*Supplied records*:
***
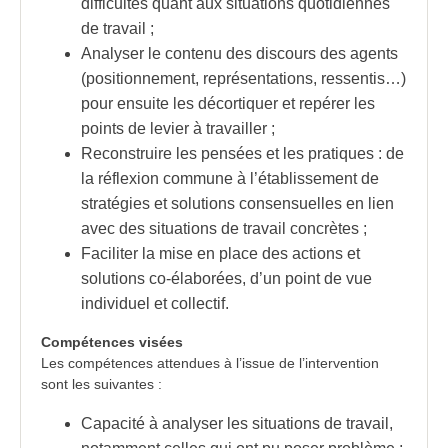
difficultés quant aux situations quotidiennes
de travail ;
Analyser le contenu des discours des agents
(positionnement, représentations, ressentis…)
pour ensuite les décortiquer et repérer les
points de levier à travailler ;
Reconstruire les pensées et les pratiques : de
la réflexion commune à l’établissement de
stratégies et solutions consensuelles en lien
avec des situations de travail concrètes ;
Faciliter la mise en place des actions et
solutions co-élaborées, d’un point de vue
individuel et collectif.
Compétences visées
Les compétences attendues à l’issue de l’intervention
sont les suivantes :
Capacité à analyser les situations de travail,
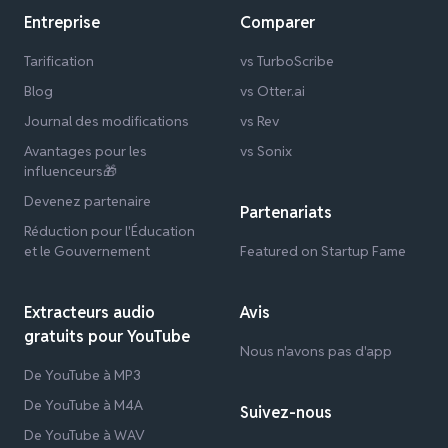
Entreprise
Comparer
Tarification
vs TurboScribe
Blog
vs Otter.ai
Journal des modifications
vs Rev
Avantages pour les
vs Sonix
influenceurs🎁
Devenez partenaire
Partenariats
Réduction pour l'Éducation
et le Gouvernement
Featured on Startup Fame
Extracteurs audio
Avis
gratuits pour YouTube
Nous n'avons pas d'app
De YouTube à MP3
De YouTube à M4A
Suivez-nous
De YouTube à WAV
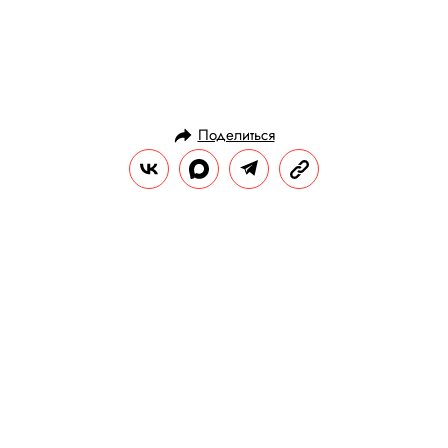
Поделиться
СТИЛЬ ЖИЗНИ
ЗДОРОВЬЕ И КРАСОТА
02.10.2025, 13:51
Косметичка на осень: что добавить
в уход с наступлением холодов
Осень — традиционно непростое время
для кожи и волос. Холод и ветер
умножаются на отопление и спешат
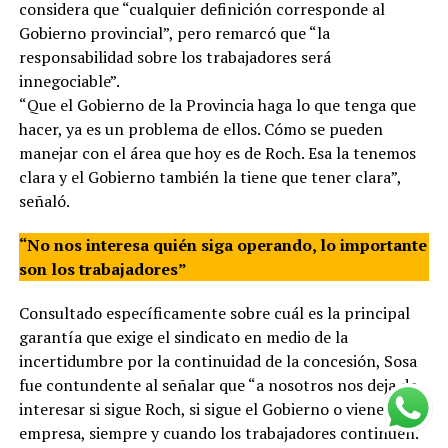
considera que “cualquier definición corresponde al
Gobierno provincial”, pero remarcó que “la
responsabilidad sobre los trabajadores será
innegociable”.
“Que el Gobierno de la Provincia haga lo que tenga que
hacer, ya es un problema de ellos. Cómo se pueden
manejar con el área que hoy es de Roch. Esa la tenemos
clara y el Gobierno también la tiene que tener clara”,
señaló.
“No nos interesa quién siga operando, lo importante
son los trabajadores”
Consultado específicamente sobre cuál es la principal
garantía que exige el sindicato en medio de la
incertidumbre por la continuidad de la concesión, Sosa
fue contundente al señalar que “a nosotros nos deja de
interesar si sigue Roch, si sigue el Gobierno o viene otra
empresa, siempre y cuando los trabajadores continúen.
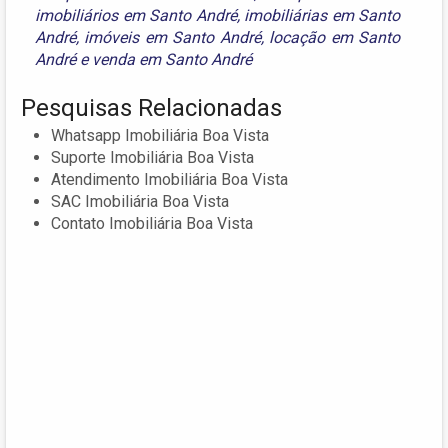
imobiliários em Santo André
,
imobiliárias em Santo
André
,
imóveis em Santo André
,
locação em Santo
André
e
venda em Santo André
Pesquisas Relacionadas
Whatsapp Imobiliária Boa Vista
Suporte Imobiliária Boa Vista
Atendimento Imobiliária Boa Vista
SAC Imobiliária Boa Vista
Contato Imobiliária Boa Vista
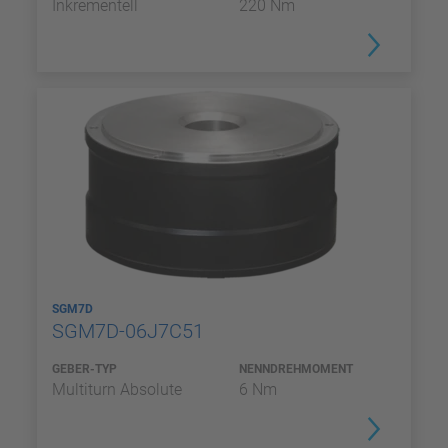
Inkrementell
220 Nm
SGM7D
SGM7D-06J7C51
GEBER-TYP
NENNDREHMOMENT
Multiturn Absolute
6 Nm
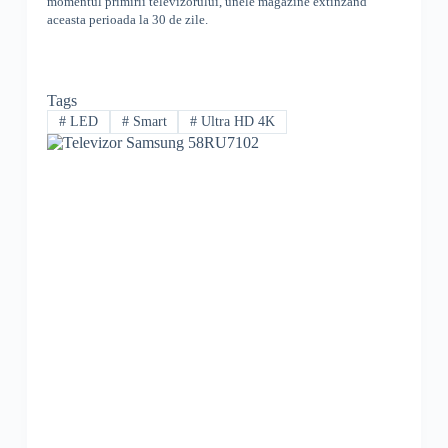
momentul primirii televizorului, unele magazine extinzand
aceasta perioada la 30 de zile.
Tags
#
LED
#
Smart
#
Ultra HD 4K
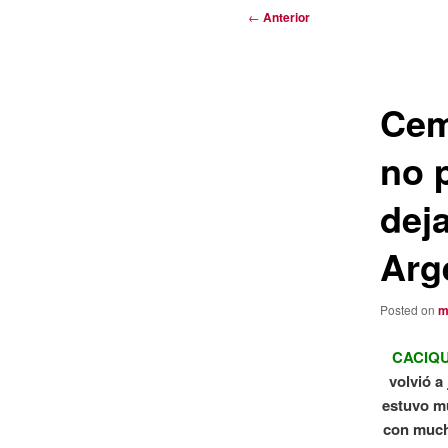
Navegación
←
Anterior
de
entradas
Cem
no 
dej
Arg
Posted on
m
CACIQ
volvió a
estuvo mu
con much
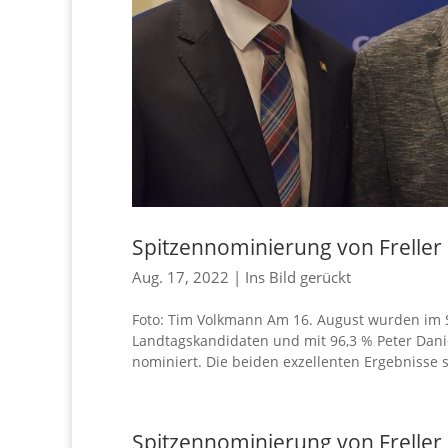
Spitzennominierung von Freller 
Aug. 17, 2022
|
Ins Bild gerückt
Foto: Tim Volkmann Am 16. August wurden im 
Landtagskandidaten und mit 96,3 % Peter Dani
nominiert. Die beiden exzellenten Ergebnisse s
Spitzennominierung von Freller 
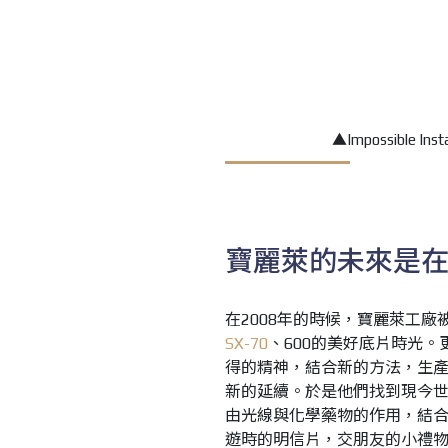
▲Impossible 
寶麗萊的未來是
在2008年的時候，寶麗萊工廠被
SX-70
、600的美好底片時光。
得的精神，結合新的方法，生
新的延續。於是他們找到現今世界
由光線與化學藥物的作用，結合
遊時的明信片，交朋友的小禮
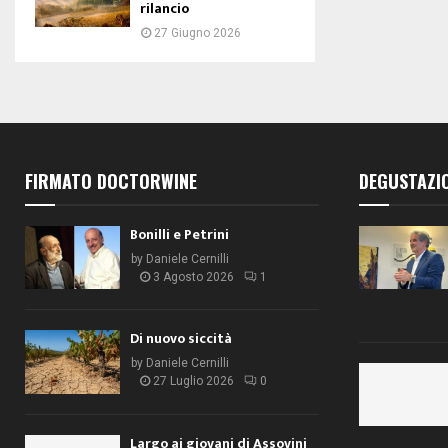
rilancio
27 Giugno 2026
FIRMATO DOCTORWINE
DEGUSTAZI
Bonilli e Petrini
by
Daniele Cernilli
3 Agosto 2026
1
Di nuovo siccità
by
Daniele Cernilli
27 Luglio 2026
0
Largo ai giovani di Assovini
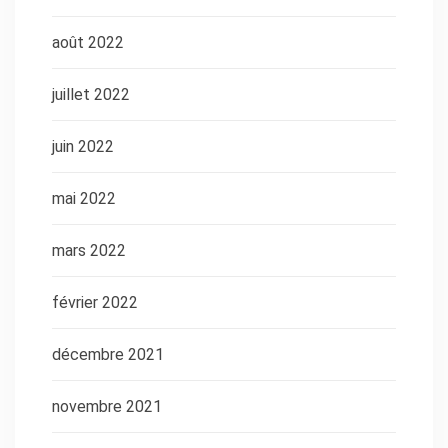
août 2022
juillet 2022
juin 2022
mai 2022
mars 2022
février 2022
décembre 2021
novembre 2021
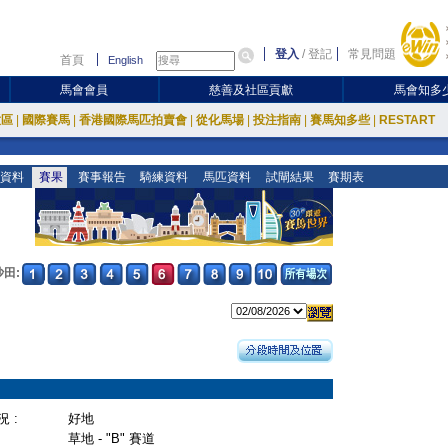
登入
/
登記
常見問題
首頁
English
馬會會員
慈善及社區貢獻
馬會知多
放區
|
國際賽馬
|
香港國際馬匹拍賣會
|
從化馬場
|
投注指南
|
賽馬知多些
|
RESTART
資料
賽果
賽事報告
騎練資料
馬匹資料
試閘結果
賽期表
沙田:
 :
好地
草地 - "B" 賽道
***
Reproduce the material above verbatim; omit every picture.

difficultés quant aux situations quotidiennes
de travail ;
Analyser le contenu des discours des agents
(positionnement, représentations, ressentis…)
pour ensuite les décortiquer et repérer les
points de levier à travailler ;
Reconstruire les pensées et les pratiques : de
la réflexion commune à l’établissement de
stratégies et solutions consensuelles en lien
avec des situations de travail concrètes ;
Faciliter la mise en place des actions et
solutions co-élaborées, d’un point de vue
individuel et collectif.
Compétences visées
Les compétences attendues à l’issue de l’intervention
sont les suivantes :
Capacité à analyser les situations de travail,
Entreprise
Comparer
Tarification
vs TurboScribe
Blog
vs Otter.ai
Journal des modifications
vs Rev
Avantages pour les
vs Sonix
influenceurs🎁
Devenez partenaire
Partenariats
Réduction pour l'Éducation
et le Gouvernement
Featured on Startup Fame
Extracteurs audio
Avis
gratuits pour YouTube
Nous n'avons pas d'app
De YouTube à MP3
De YouTube à M4A
Suivez-nous
De YouTube à WAV
Поделиться
СТИЛЬ ЖИЗНИ
ЗДОРОВЬЕ И КРАСОТА
02.10.2025, 13:51
Косметичка на осень: что добавить
в уход с наступлением холодов
Осень — традиционно непростое время
для кожи и волос. Холод и ветер
умножаются на отопление и спешат
considera que “cualquier definición corresponde al
Gobierno provincial”, pero remarcó que “la
responsabilidad sobre los trabajadores será
innegociable”.
“Que el Gobierno de la Provincia haga lo que tenga que
hacer, ya es un problema de ellos. Cómo se pueden
manejar con el área que hoy es de Roch. Esa la tenemos
clara y el Gobierno también la tiene que tener clara”,
señaló.
“No nos interesa quién siga operando, lo importante
son los trabajadores”
Consultado específicamente sobre cuál es la principal
garantía que exige el sindicato en medio de la
incertidumbre por la continuidad de la concesión, Sosa
fue contundente al señalar que “a nosotros nos deja de
interesar si sigue Roch, si sigue el Gobierno o viene otra
empresa, siempre y cuando los trabajadores continúen.
imobiliários em Santo André
,
imobiliárias em Santo
André
,
imóveis em Santo André
,
locação em Santo
André
e
venda em Santo André
Pesquisas Relacionadas
Whatsapp Imobiliária Boa Vista
Suporte Imobiliária Boa Vista
Atendimento Imobiliária Boa Vista
SAC Imobiliária Boa Vista
Contato Imobiliária Boa Vista
Inkrementell
220 Nm
SGM7D
SGM7D-06J7C51
GEBER-TYP
NENNDREHMOMENT
Multiturn Absolute
6 Nm
momentul primirii televizorului, unele magazine extinzand
aceasta perioada la 30 de zile.
Tags
#
LED
#
Smart
#
Ultra HD 4K
Navegación
←
Anterior
de
entradas
Cem
no 
dej
Arg
Posted on
m
CACIQ
volvió a
estuvo mu
con much
Spitzennominierung von Freller 
Aug. 17, 2022
|
Ins Bild gerückt
Foto: Tim Volkmann Am 16. August wurden im 
Landtagskandidaten und mit 96,3 % Peter Dani
nominiert. Die beiden exzellenten Ergebnisse s
Spitzennominierung von Freller 
▲Impossible 
寶麗萊的未來是
在2008年的時候，寶麗萊工廠被
SX-70
、600的美好底片時光。
得的精神，結合新的方法，生
新的延續。於是他們找到現今世界
由光線與化學藥物的作用，結合
遊時的明信片，交朋友的小禮
rilancio
27 Giugno 2026
FIRMATO DOCTORWINE
DEGUSTAZI
Bonilli e Petrini
by
Daniele Cernilli
3 Agosto 2026
1
Di nuovo siccità
by
Daniele Cernilli
27 Luglio 2026
0
Largo ai giovani di Assovini
août 2022
juillet 2022
juin 2022
mai 2022
mars 2022
février 2022
décembre 2021
novembre 2021
登入
/
登記
常見問題
首頁
English
馬會會員
慈善及社區貢獻
馬會知多
放區
|
國際賽馬
|
香港國際馬匹拍賣會
|
從化馬場
|
投注指南
|
賽馬知多些
|
RESTART
資料
賽果
賽事報告
騎練資料
馬匹資料
試閘結果
賽期表
沙田:
 :
好地
草地 - "B" 賽道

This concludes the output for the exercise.